Sortie en salle : 18 mai 2011




« Ne cherche plus à me voir »

Si Le Gamin au vélo nous replonge dans l’univers des frères Dardenne, ils ne font ni du sur place, ni de la roue libre : l’enfance, l’urgence, la détresse et la banlieue de Liège, leur ville, l’âme, la terre, le peuple de Wallonie, dont Brel disait : « Je trouve que Liège est la ville la plus folle de Belgique, c’est-à-dire où l'on rencontre le plus peut-être de ces espèces de folies un petit peu aériennes qui provoquent, bien sûr peut-être des anarchistes, mais aussi des poètes. »

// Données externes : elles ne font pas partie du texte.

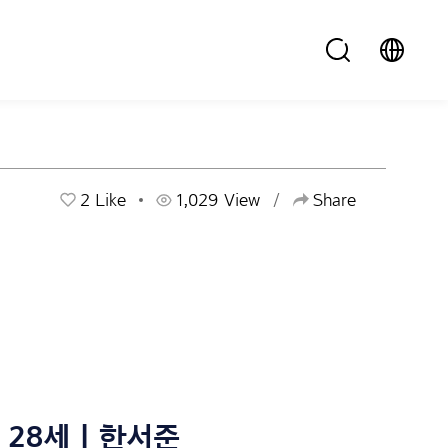
2
Like
1,029 View
Share
28세 | 한서준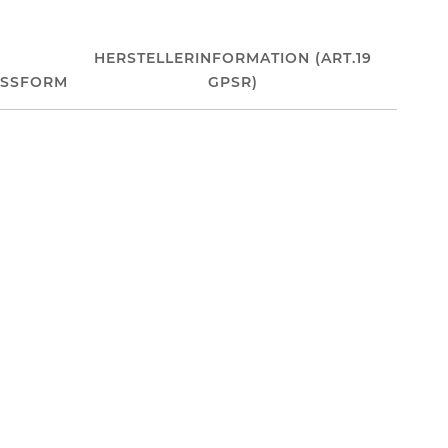
HERSTELLERINFORMATION (ART.19
ASSFORM
GPSR)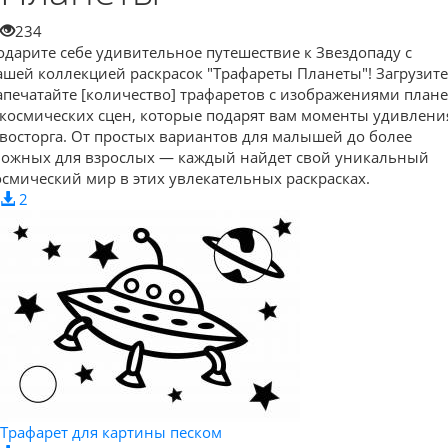
234
одарите себе удивительное путешествие к Звездопаду с
ашей коллекцией раскрасок "Трафареты Планеты"! Загрузите
апечатайте [количество] трафаретов с изображениями плане
 космических сцен, которые подарят вам моменты удивлени
 восторга. От простых вариантов для малышей до более
ложных для взрослых — каждый найдет свой уникальный
осмический мир в этих увлекательных раскрасках.
2
Трафарет для картины песком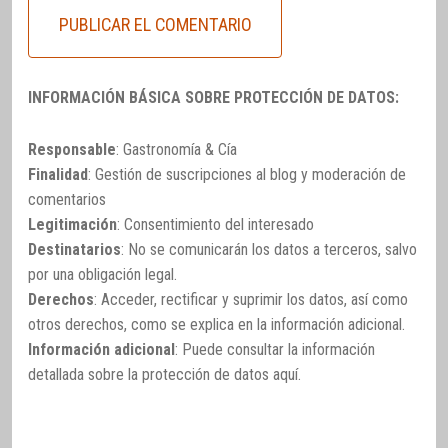
INFORMACIÓN BÁSICA SOBRE PROTECCIÓN DE DATOS:
Responsable
: Gastronomía & Cía
Finalidad
: Gestión de suscripciones al blog y moderación de
comentarios
Legitimación
: Consentimiento del interesado
Destinatarios
: No se comunicarán los datos a terceros, salvo
por una obligación legal.
Derechos
: Acceder, rectificar y suprimir los datos, así como
otros derechos, como se explica en la información adicional.
Información adicional
: Puede consultar la información
detallada sobre la protección de datos
aquí
.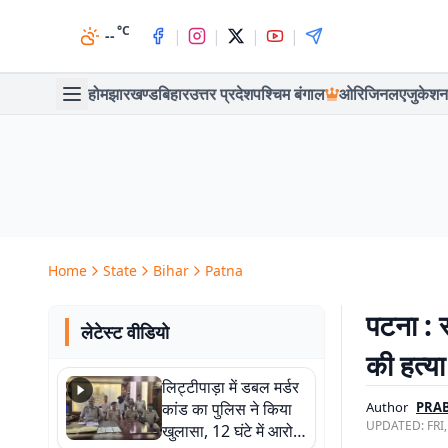
°C
|
|
|
|
--
होम
झारखण्ड
बिहार
उत्तर प्रदेश
पश्चिम बंगाल
ओरिजिनल
एजुकेशन
Home
State
Bihar
Patna
पटना : र
लेटेस्ट वीडियो
की हत्या
लिट्टीपाड़ा में डबल मर्डर
कांड का पुलिस ने किया
Author
PRAB
UPDATED:
FRI
खुलासा, 12 घंटे में आरोपी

Entre les deux, et au-delà du portrait sans concession d’un mineur délinquant, qu’est Cyril ? Gamin sans toit ni loi en été, enfant nu façon Pialat, indomptable, tenace, agressif, violent, courageux, endurci par la souffrance, petit dur surnommé Pitbull qui force le respect, il n’a peur de rien sauf d’être repoussé par son père, largement moins mature que lui, dépassé, démissionnaire : « Je ne peux pas te reprendre. » Le rejet par ce père qu’il aime sans parvenir à le comprendre lui laisse, comme seule compagne de tous les instants, la colère. Alors Cyril s’accroche à son vélo – attribut indissociable du plat pays, de ses épreuves cyclistes et de ses champions – prolongement indispensable des angoisses du gamin.

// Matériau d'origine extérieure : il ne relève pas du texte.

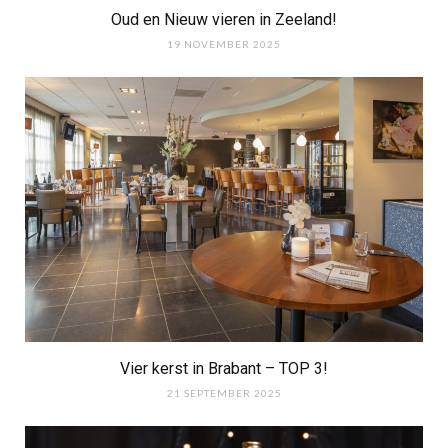
Oud en Nieuw vieren in Zeeland!
19 NOVEMBER 2025
Vier kerst in Brabant – TOP 3!
21 SEPTEMBER 2025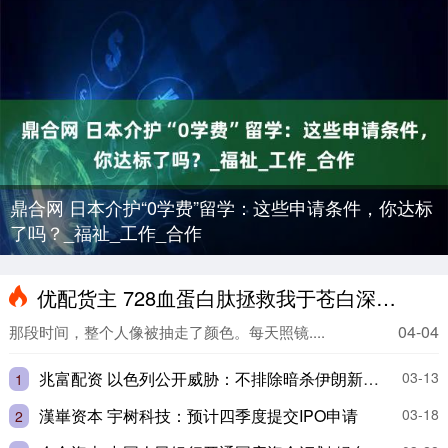
鼎合网 日本介护“0学费”留学：这些申请条件，你达标
了吗？_福祉_工作_合作
优配货主 728血蛋白肽拯救我于苍白深渊_表姐_金色_成分
04-04
那段时间，整个人像被抽走了颜色。每天照镜....
兆富配资 以色列公开威胁：不排除暗杀伊朗新领袖的可能性
03-13
1
漢崋资本 宇树科技：预计四季度提交IPO申请
03-18
2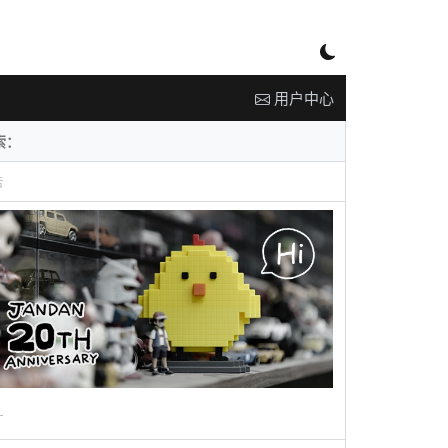
用户中心
告
广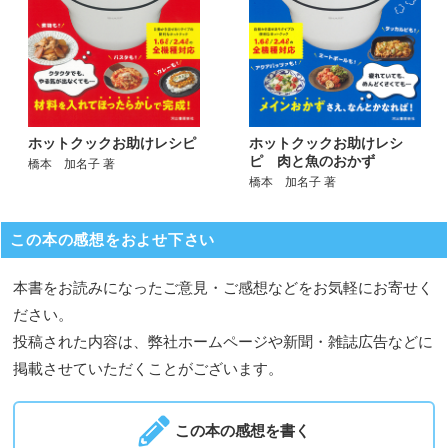
ホットクックお助けレシピ
ホットクックお助けレシ
ピ 肉と魚のおかず
橋本 加名子 著
橋本 加名子 著
この本の感想をおよせ下さい
本書をお読みになったご意見・ご感想などをお気軽にお寄せく
ださい。
投稿された内容は、弊社ホームページや新聞・雑誌広告などに
掲載させていただくことがございます。
この本の感想を書く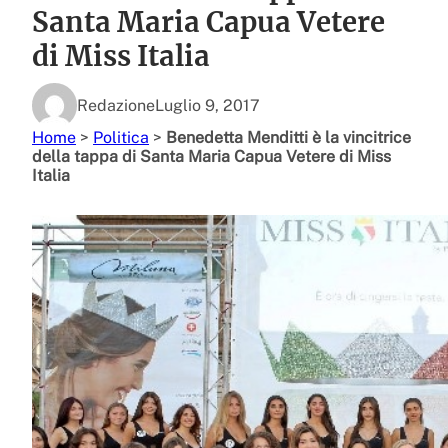
Santa Maria Capua Vetere
di Miss Italia
Redazione
Luglio 9, 2017
Home
>
Politica
>
Benedetta Menditti è la vincitrice
della tappa di Santa Maria Capua Vetere di Miss
Italia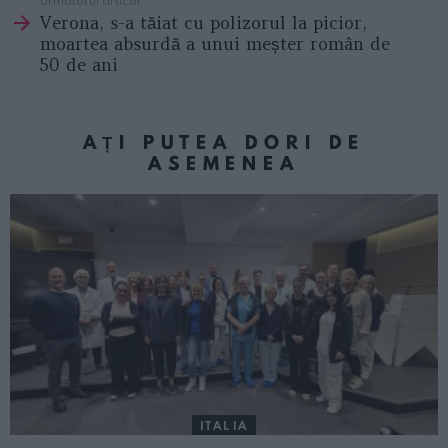
Verona, s-a tăiat cu polizorul la picior,
moartea absurdă a unui meșter român de
50 de ani
AȚI PUTEA DORI DE
ASEMENEA
ITALIA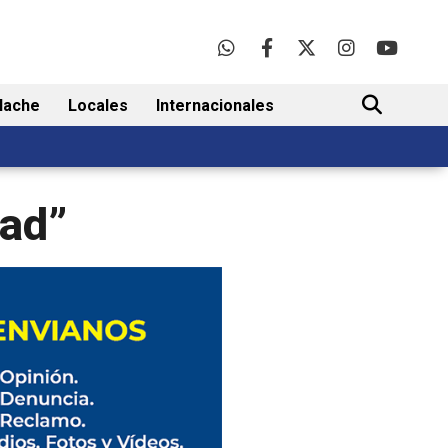
lache
Locales
Internacionales
BUSCAR
dad”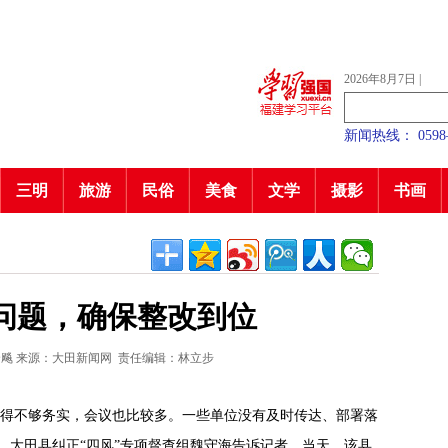
2026年8月7日
|
新闻热线： 0598—7
三明
旅游
民俗
美食
文学
摄影
书画
”问题，确保整改到位
全飚
来源：大田新闻网
责任编辑：林立步
写得不够务实，会议也比较多。一些单位没有及时传达、部署落
3日，大田县纠正“四风”专项督查组魏守海告诉记者。当天，该县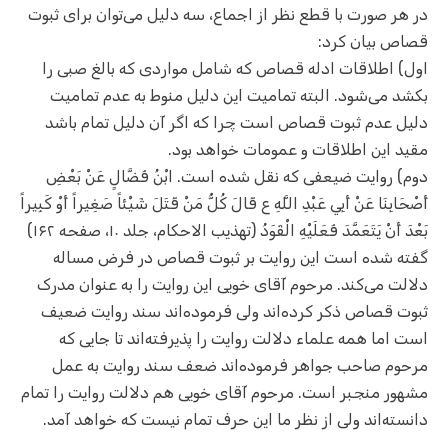
در هر صورت با قطع نظر از اجماع، سه دلیل می‌توان برای ثبوت
قصاص بیان کرد:
اول) اطلاقات ادله قصاص که شامل مواردی که بالغ صبی را
بکشد می‌شود. البته تمامیت این دلیل منوط به عدم تمامیت
دلیل عدم ثبوت قصاص است چرا که اگر آن دلیل تمام باشد
مقید این اطلاقات و عمومات خواهد بود.
دوم) روایت ضیعفی که نقل شده است. ابْنُ فَضَّالٍ عَنْ بَعْضِ
أَصْحَابِنَا عَنْ أَبِي عَبْدِ اللَّهِ ع قَالَ كُلُّ مَنْ قَتَلَ شَيْئاً صَغِيراً أَوْ كَبِيراً
بَعْدَ أَنْ يَتَعَمَّدَ فَعَلَيْهِ الْقَوَدُ‌ (تهذیب الاحکام، جلد ۱۰، صفحه ۱۶۲)
گفته شده است این روایت بر ثبوت قصاص در فرض مساله
دلالت می‌کند. مرحوم آقای خویی این روایت را به عنوان مدرک
ثبوت قصاص ذکر کرده‌اند ولی فرموده‌اند سند روایت ضعیف
است اما همه علماء دلالت روایت را پذیرفته‌اند تا جایی که
مرحوم صاحب جواهر فرموده‌اند ضعف سند روایت به عمل
مشهور منجبر است. مرحوم آقای خویی هم دلالت روایت را تمام
دانسته‌اند ولی از نظر ما این حرف تمام نیست که خواهد آمد.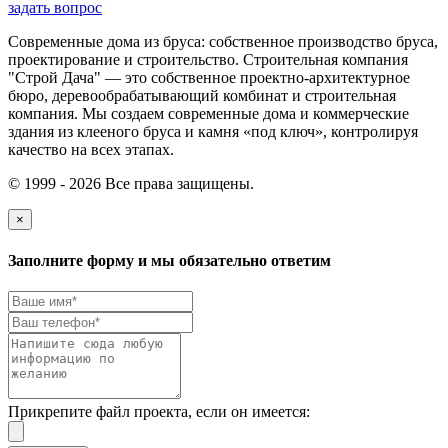
задать вопрос
Современные дома из бруса: собственное производство бруса,
проектирование и строительство. Строительная компания
"Строй Дача" — это собственное проектно-архитектурное
бюро, деревообрабатывающий комбинат и строительная
компания. Мы создаем современные дома и коммерческие
здания из клееного бруса и камня «под ключ», контролируя
качество на всех этапах.
© 1999 - 2026 Все права защищены.
×
Заполните форму и мы обязательно ответим
Прикрепите файл проекта, если он имеется: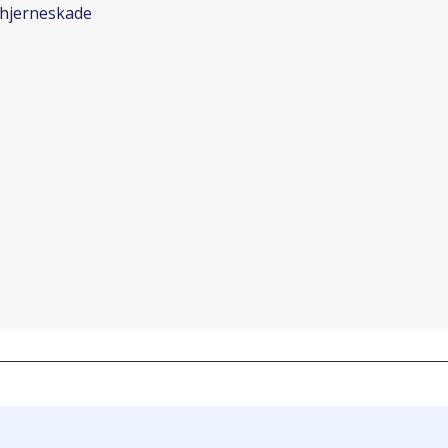
 hjerneskade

Les réalisateurs ont l’intelligence de ne rien démontrer quant aux motivations de Samantha, coiffeuse volontaire pour accueillir Cyril les week-ends, sorte de fée sortie de nulle part qui va pousser inconsciemment Cyril à ranger les armes : on n’explique pas les miracles. Ces deux-là vont réinventer ensemble des sentiments, se dompter mutuellement, rendre leurs vies privées respectives disponibles à l’envahissement de l’autre.

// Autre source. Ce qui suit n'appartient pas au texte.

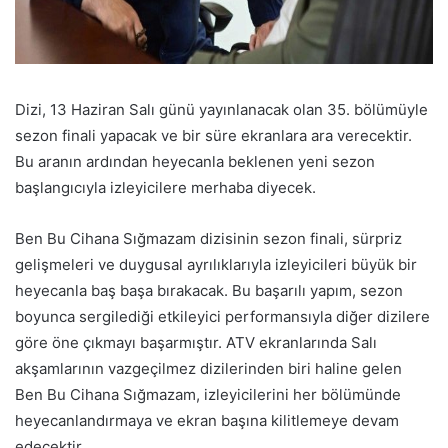
Dizi, 13 Haziran Salı günü yayınlanacak olan 35. bölümüyle
sezon finali yapacak ve bir süre ekranlara ara verecektir.
Bu aranın ardından heyecanla beklenen yeni sezon
başlangıcıyla izleyicilere merhaba diyecek.
Ben Bu Cihana Sığmazam dizisinin sezon finali, sürpriz
gelişmeleri ve duygusal ayrılıklarıyla izleyicileri büyük bir
heyecanla baş başa bırakacak. Bu başarılı yapım, sezon
boyunca sergilediği etkileyici performansıyla diğer dizilere
göre öne çıkmayı başarmıştır. ATV ekranlarında Salı
akşamlarının vazgeçilmez dizilerinden biri haline gelen
Ben Bu Cihana Sığmazam, izleyicilerini her bölümünde
heyecanlandırmaya ve ekran başına kilitlemeye devam
edecektir.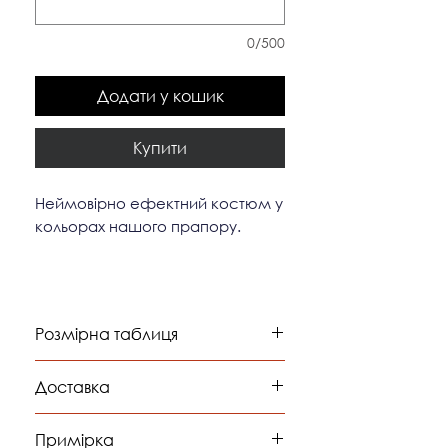
0/500
Додати у кошик
Купити
Неймовірно ефектний костюм у
кольорах нашого прапору.
Розмірна таблиця
обхват
обхват
обхват
Доставка
грудей
талії
бедер
Доставка відбувається компанією
Примірка
"Нова Пошта"
XS
82-85
62-66
90-94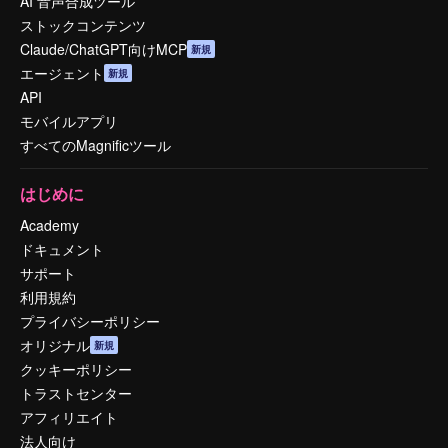
AI 音声合成ツール
ストックコンテンツ
Claude/ChatGPT向けMCP
新規
エージェント
新規
API
モバイルアプリ
すべてのMagnificツール
はじめに
Academy
ドキュメント
サポート
利用規約
プライバシーポリシー
オリジナル
新規
クッキーポリシー
トラストセンター
アフィリエイト
法人向け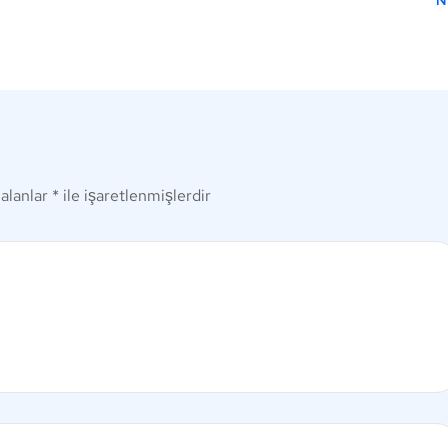
 alanlar
*
ile işaretlenmişlerdir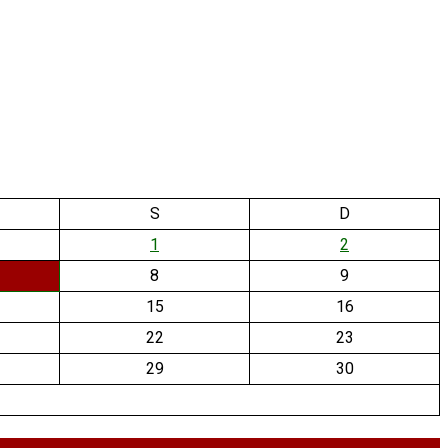
S
D
1
2
8
9
15
16
22
23
29
30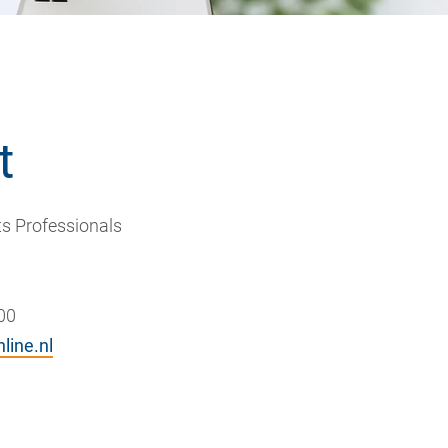
t
s Professionals
00
line.nl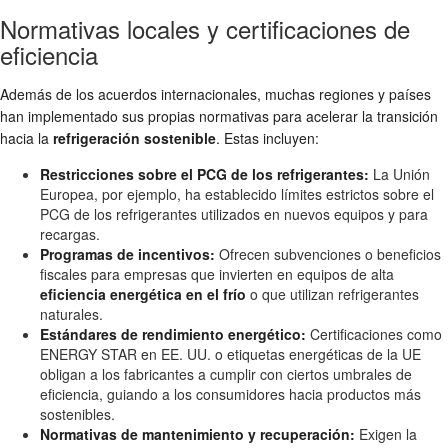
Normativas locales y certificaciones de
eficiencia
Además de los acuerdos internacionales, muchas regiones y países
han implementado sus propias normativas para acelerar la transición
hacia la
refrigeración sostenible
. Estas incluyen:
Restricciones sobre el PCG de los refrigerantes:
La Unión
Europea, por ejemplo, ha establecido límites estrictos sobre el
PCG de los refrigerantes utilizados en nuevos equipos y para
recargas.
Programas de incentivos:
Ofrecen subvenciones o beneficios
fiscales para empresas que invierten en equipos de alta
eficiencia energética en el frío
o que utilizan refrigerantes
naturales.
Estándares de rendimiento energético:
Certificaciones como
ENERGY STAR en EE. UU. o etiquetas energéticas de la UE
obligan a los fabricantes a cumplir con ciertos umbrales de
eficiencia, guiando a los consumidores hacia productos más
sostenibles.
Normativas de mantenimiento y recuperación:
Exigen la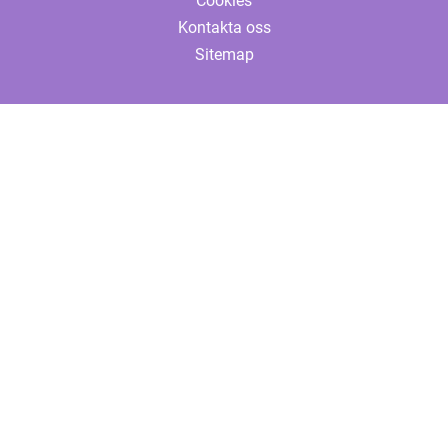
Cookies
Kontakta oss
Sitemap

Énergie, sècheresse d’un style qui n’autorise ni larmes ni complaisance... La caméra des Dardenne reste obstinément dans la roue du vélo de Cyril, comme lui-même s’attache à son obsession. Quinze ans après La Promesse, c’est Thomas Doret (formidable sale gosse) qui, en selle, occupe la place de Jérémie Rénier, lequel endosse aujourd’hui la poignante dégaine de Guy, père paumé de Cyril, autiste face à la supplique de son fils. Le choix de Cécile de France, Rolls des actrices outre-quiévraines, rajoute aux atouts cumulés qui font du Gamin au vélo un grand film de cinéma, récompensé d’un Grand prix amplement mérité.

Marie-Jo Astic



1h27 - Belgique - Scénario : Luc et Jean-Pierre DARDENNE - Interprétation : Cécile de FRANCE, Thomas DORET, Jérémie RENIER, Fabrizio RONGIONE.